§ Exercise aim
Return, from the listing below, every line that includes "France".

§ Material to process
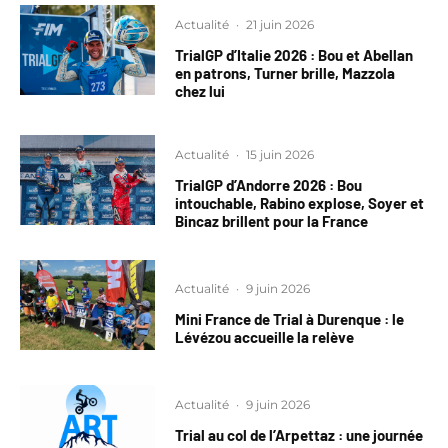
Actualité
·
21 juin 2026
TrialGP d’Italie 2026 : Bou et Abellan
en patrons, Turner brille, Mazzola
chez lui
Actualité
·
15 juin 2026
TrialGP d’Andorre 2026 : Bou
intouchable, Rabino explose, Soyer et
Bincaz brillent pour la France
Actualité
·
9 juin 2026
Mini France de Trial à Durenque : le
Lévézou accueille la relève
Actualité
·
9 juin 2026
Trial au col de l’Arpettaz : une journée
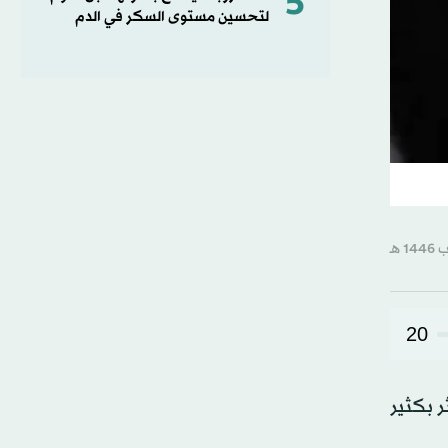
5
لتحسين مستوى السكر في الدم
20
 بكثير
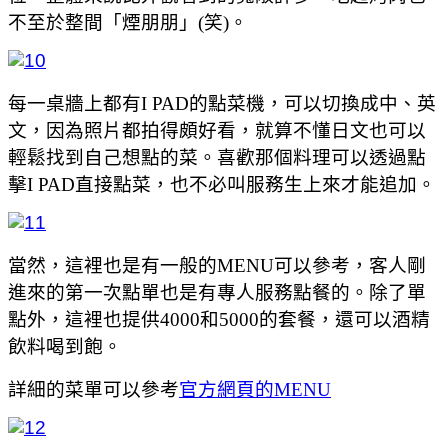
不至於整間「煙朋朋」(笑)。
每一桌牆上都有I PAD的點菜機，可以切換成中、英
文，因為照片都拍得頗好看，就算不懂日文也可以
輕鬆找到自己想點的菜。喜歡那個料理可以透過點
擊I PAD直接點菜，也不必叫服務生上來才能追加。
當然，這裡也是有一般的MENU可以參考，客人剛
進來的第一次點單也是有專人服務點餐的。除了單
點外，這裡也提供4000和5000的套餐，還可以酒精
飲料喝到飽。
詳細的菜單可以參考
官方網頁的MENU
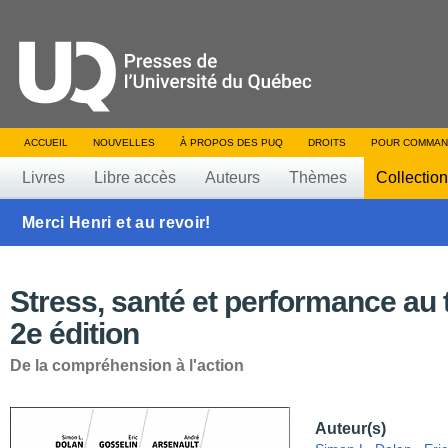
ACCUEIL
NOUVELLES
À PROPOS DES PUQ
DROITS
POUR COMMAN
Livres
Libre accès
Auteurs
Thèmes
Collectio
Merci Henri et au revoir!
Stress, santé et performance au t
2e édition
De la compréhension à l'action
Auteur(s)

§ Answer box
Bincaz brillent pour la France
Mini France de Trial à Durenque : le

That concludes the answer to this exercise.